Metadata-Version: 2.4
Name: iocflow
Version: 0.1.0
Summary: Extract threat indicators (IOCs) from unstructured text — IPs, domains, URLs, hashes, CVEs, MITRE techniques, threat actors, and malware families. Layer 1 of an IOC-lifecycle toolkit.
Project-URL: Homepage, https://github.com/vinayvobbili/iocflow
Project-URL: Repository, https://github.com/vinayvobbili/iocflow
Project-URL: Issues, https://github.com/vinayvobbili/iocflow/issues
Author-email: Vinay Vobbilichetty <vinayvobbilichetty11@gmail.com>
License: MIT License
        
        Copyright (c) 2026 Vinay Vobbilichetty
        
        Permission is hereby granted, free of charge, to any person obtaining a copy
        of this software and associated documentation files (the "Software"), to deal
        in the Software without restriction, including without limitation the rights
        to use, copy, modify, merge, publish, distribute, sublicense, and/or sell
        copies of the Software, and to permit persons to whom the Software is
        furnished to do so, subject to the following conditions:
        
        The above copyright notice and this permission notice shall be included in all
        copies or substantial portions of the Software.
        
        THE SOFTWARE IS PROVIDED "AS IS", WITHOUT WARRANTY OF ANY KIND, EXPRESS OR
        IMPLIED, INCLUDING BUT NOT LIMITED TO THE WARRANTIES OF MERCHANTABILITY,
        FITNESS FOR A PARTICULAR PURPOSE AND NONINFRINGEMENT. IN NO EVENT SHALL THE
        AUTHORS OR COPYRIGHT HOLDERS BE LIABLE FOR ANY CLAIM, DAMAGES OR OTHER
        LIABILITY, WHETHER IN AN ACTION OF CONTRACT, TORT OR OTHERWISE, ARISING FROM,
        OUT OF OR IN CONNECTION WITH THE SOFTWARE OR THE USE OR OTHER DEALINGS IN THE
        SOFTWARE.
License-File: LICENSE
Keywords: cve,cybersecurity,dfir,extraction,indicators-of-compromise,ioc,malware,mitre-attack,threat-actor,threat-intelligence
Classifier: Development Status :: 4 - Beta
Classifier: Intended Audience :: Developers
Classifier: Intended Audience :: Information Technology
Classifier: License :: OSI Approved :: MIT License
Classifier: Programming Language :: Python :: 3
Classifier: Programming Language :: Python :: 3.9
Classifier: Programming Language :: Python :: 3.10
Classifier: Programming Language :: Python :: 3.11
Classifier: Programming Language :: Python :: 3.12
Classifier: Topic :: Security
Classifier: Topic :: Software Development :: Libraries :: Python Modules
Requires-Python: >=3.9
Requires-Dist: tldextract>=3.4
Provides-Extra: dev
Requires-Dist: build>=1.0; extra == 'dev'
Requires-Dist: pytest>=7; extra == 'dev'
Requires-Dist: requests>=2.25; extra == 'dev'
Requires-Dist: ruff>=0.4; extra == 'dev'
Requires-Dist: twine>=5.0; extra == 'dev'
Provides-Extra: mitre
Requires-Dist: requests>=2.25; extra == 'mitre'
Description-Content-Type: text/markdown

# iocflow

[![CI](https://github.com/vinayvobbili/iocflow/actions/workflows/ci.yml/badge.svg)](https://github.com/vinayvobbili/iocflow/actions/workflows/ci.yml)
[![PyPI](https://img.shields.io/pypi/v/iocflow)](https://pypi.org/project/iocflow/)
[![Python](https://img.shields.io/pypi/pyversions/iocflow)](https://pypi.org/project/iocflow/)
[![License](https://img.shields.io/pypi/l/iocflow)](https://github.com/vinayvobbili/iocflow/blob/main/LICENSE)

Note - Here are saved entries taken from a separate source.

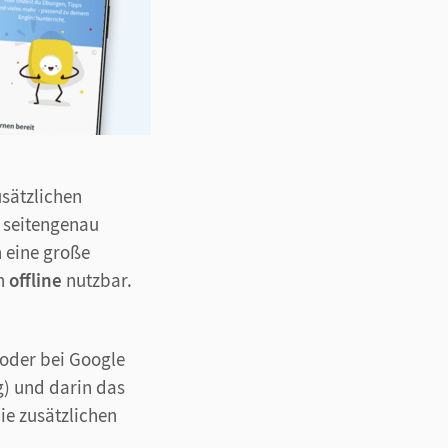
sätzlichen
 seitengenau
 eine große
ch
offline
nutzbar.
 oder bei Google
g) und darin das
ie zusätzlichen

Pull **indicators of compromise** out of unstructured text — threat-intel
reports, advisories, emails, tickets — in one call. iocflow extracts IPs,
domains, URLs, filenames, file hashes, CVEs, MITRE ATT&CK technique IDs, threat
actors, and malware families, with the false-positive defenses you'd otherwise
write by hand: a Public Suffix List domain validator, benign-domain/IP
allowlists, hash de-duplication across MD5/SHA1/SHA256, and re-fanging of
defanged IOCs.

```python
from iocflow import extract

text = """
APT28 (a.k.a. Fancy Bear) staged Cobalt Strike from evil-domain[.]ru and
185.220.101.5, dropping install.ps1 (MD5 a1b2c3d4e5f6a1b2c3d4e5f6a1b2c3d4).
Exploited CVE-2021-44228 via T1190. Contact: ops@evil-domain[.]ru.
"""

entities = extract(text)
print(entities.summary())
# 1 IPs, 1 domains, 1 filenames, 1 hashes, 1 CVEs, 1 emails, 1 threat actors, 1 MITRE techniques

for ind in entities.iter_indicators():
    print(ind.kind, ind.value)
# ip 185.220.101.5
# domain evil-domain.ru
# ...
```

The defanged `evil-domain[.]ru` and `ops@evil-domain[.]ru` are re-fanged
automatically; `185.220.101.5` is kept while private/benign IPs are dropped.

## Install

```bash
pip install iocflow              # core — one dependency (tldextract)
pip install "iocflow[mitre]"     # + a ready-made MITRE ATT&CK malware-name source
```

## What it extracts

`extract(text)` returns an `ExtractedEntities` with:

- `ips` — public IPv4, excluding private ranges, benign IPs, and version-number-like values
- `domains` — validated against the Mozilla Public Suffix List via `tldextract`
- `urls` — both `https://…` and bare `host/path` forms (so package-registry paths survive)
- `filenames` — suspicious script/executable/macro/archive filenames
- `hashes` — `{"md5": [...], "sha1": [...], "sha256": [...]}`, de-duplicated across lengths
- `cves` — `CVE-YYYY-NNNN+`, normalized to uppercase
- `emails`
- `mitre_techniques` — `T1059`, `T1059.001`, …
- `threat_actors` (+ `threat_actors_enriched`) — APT/UNC/FIN/TA/DEV/STORM designators,
  a curated well-known list, and the `"<Name> ransomware"` pattern
- `malware_families` — populated when you supply a malware-name source (see below)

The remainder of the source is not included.